### [What the exercise asks]
Here the job is to retype the data word for word while leaving the pictures aside.

### [Given material]
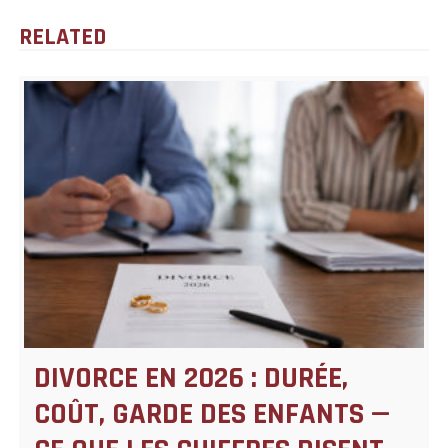
RELATED
DIVORCE EN 2026 : DURÉE,
COÛT, GARDE DES ENFANTS —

### [Output below]
RELATED
DIVORCE EN 2026 : DURÉE,
COÛT, GARDE DES ENFANTS —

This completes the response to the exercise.